YOUR OBJECTIVE
All of the data must be retyped exactly, with nothing left out.

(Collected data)
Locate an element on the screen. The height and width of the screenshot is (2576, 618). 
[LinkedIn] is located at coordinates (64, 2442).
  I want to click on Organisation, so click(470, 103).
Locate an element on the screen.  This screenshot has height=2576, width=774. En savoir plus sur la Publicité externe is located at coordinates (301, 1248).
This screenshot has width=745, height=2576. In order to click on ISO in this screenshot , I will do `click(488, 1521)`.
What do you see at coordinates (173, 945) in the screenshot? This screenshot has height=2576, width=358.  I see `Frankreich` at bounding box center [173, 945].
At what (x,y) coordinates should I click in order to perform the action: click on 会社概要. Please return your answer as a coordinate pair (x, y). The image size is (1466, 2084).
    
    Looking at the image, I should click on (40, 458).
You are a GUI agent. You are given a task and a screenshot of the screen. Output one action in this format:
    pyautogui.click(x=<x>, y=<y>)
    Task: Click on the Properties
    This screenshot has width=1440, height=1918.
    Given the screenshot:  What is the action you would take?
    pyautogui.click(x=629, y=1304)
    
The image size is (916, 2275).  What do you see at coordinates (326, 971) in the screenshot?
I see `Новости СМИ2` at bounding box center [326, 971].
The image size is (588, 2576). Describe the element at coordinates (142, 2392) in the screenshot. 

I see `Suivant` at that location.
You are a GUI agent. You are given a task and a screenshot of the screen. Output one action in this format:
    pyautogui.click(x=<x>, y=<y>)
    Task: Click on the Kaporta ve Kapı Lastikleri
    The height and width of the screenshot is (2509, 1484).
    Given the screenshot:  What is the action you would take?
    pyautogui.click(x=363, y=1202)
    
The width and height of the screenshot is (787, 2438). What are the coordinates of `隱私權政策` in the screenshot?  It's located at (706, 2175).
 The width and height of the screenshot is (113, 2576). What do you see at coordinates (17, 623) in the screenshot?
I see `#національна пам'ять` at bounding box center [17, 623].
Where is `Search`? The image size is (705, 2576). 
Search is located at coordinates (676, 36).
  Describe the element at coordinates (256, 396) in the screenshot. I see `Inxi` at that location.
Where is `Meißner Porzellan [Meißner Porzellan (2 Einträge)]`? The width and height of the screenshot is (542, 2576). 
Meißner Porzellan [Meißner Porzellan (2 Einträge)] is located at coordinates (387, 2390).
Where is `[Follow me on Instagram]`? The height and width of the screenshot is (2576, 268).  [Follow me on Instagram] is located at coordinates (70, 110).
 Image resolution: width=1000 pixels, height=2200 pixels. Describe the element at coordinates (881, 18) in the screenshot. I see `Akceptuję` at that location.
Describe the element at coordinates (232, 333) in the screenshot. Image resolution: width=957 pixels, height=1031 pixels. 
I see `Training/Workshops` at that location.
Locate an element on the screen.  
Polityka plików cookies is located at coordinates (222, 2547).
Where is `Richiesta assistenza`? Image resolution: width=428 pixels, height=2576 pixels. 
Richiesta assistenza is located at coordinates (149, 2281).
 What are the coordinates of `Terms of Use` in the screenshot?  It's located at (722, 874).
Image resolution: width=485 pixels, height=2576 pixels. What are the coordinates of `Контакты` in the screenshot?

SOLUTION TO THE PROBLEM
Locate an element on the screen. The height and width of the screenshot is (2576, 618). 
[LinkedIn] is located at coordinates (64, 2442).
  I want to click on Organisation, so click(470, 103).
Locate an element on the screen.  This screenshot has height=2576, width=774. En savoir plus sur la Publicité externe is located at coordinates (301, 1248).
This screenshot has width=745, height=2576. In order to click on ISO in this screenshot , I will do `click(488, 1521)`.
What do you see at coordinates (173, 945) in the screenshot? This screenshot has height=2576, width=358.  I see `Frankreich` at bounding box center [173, 945].
At what (x,y) coordinates should I click in order to perform the action: click on 会社概要. Please return your answer as a coordinate pair (x, y). The image size is (1466, 2084).
    
    Looking at the image, I should click on (40, 458).
You are a GUI agent. You are given a task and a screenshot of the screen. Output one action in this format:
    pyautogui.click(x=<x>, y=<y>)
    Task: Click on the Properties
    This screenshot has width=1440, height=1918.
    Given the screenshot:  What is the action you would take?
    pyautogui.click(x=629, y=1304)
    
The image size is (916, 2275).  What do you see at coordinates (326, 971) in the screenshot?
I see `Новости СМИ2` at bounding box center [326, 971].
The image size is (588, 2576). Describe the element at coordinates (142, 2392) in the screenshot. 

I see `Suivant` at that location.
You are a GUI agent. You are given a task and a screenshot of the screen. Output one action in this format:
    pyautogui.click(x=<x>, y=<y>)
    Task: Click on the Kaporta ve Kapı Lastikleri
    The height and width of the screenshot is (2509, 1484).
    Given the screenshot:  What is the action you would take?
    pyautogui.click(x=363, y=1202)
    
The width and height of the screenshot is (787, 2438). What are the coordinates of `隱私權政策` in the screenshot?  It's located at (706, 2175).
 The width and height of the screenshot is (113, 2576). What do you see at coordinates (17, 623) in the screenshot?
I see `#національна пам'ять` at bounding box center [17, 623].
Where is `Search`? The image size is (705, 2576). 
Search is located at coordinates (676, 36).
  Describe the element at coordinates (256, 396) in the screenshot. I see `Inxi` at that location.
Where is `Meißner Porzellan [Meißner Porzellan (2 Einträge)]`? The width and height of the screenshot is (542, 2576). 
Meißner Porzellan [Meißner Porzellan (2 Einträge)] is located at coordinates (387, 2390).
Where is `[Follow me on Instagram]`? The height and width of the screenshot is (2576, 268).  [Follow me on Instagram] is located at coordinates (70, 110).
 Image resolution: width=1000 pixels, height=2200 pixels. Describe the element at coordinates (881, 18) in the screenshot. I see `Akceptuję` at that location.
Describe the element at coordinates (232, 333) in the screenshot. Image resolution: width=957 pixels, height=1031 pixels. 
I see `Training/Workshops` at that location.
Locate an element on the screen.  
Polityka plików cookies is located at coordinates (222, 2547).
Where is `Richiesta assistenza`? Image resolution: width=428 pixels, height=2576 pixels. 
Richiesta assistenza is located at coordinates (149, 2281).
 What are the coordinates of `Terms of Use` in the screenshot?  It's located at (722, 874).
Image resolution: width=485 pixels, height=2576 pixels. What are the coordinates of `Контакты` in the screenshot?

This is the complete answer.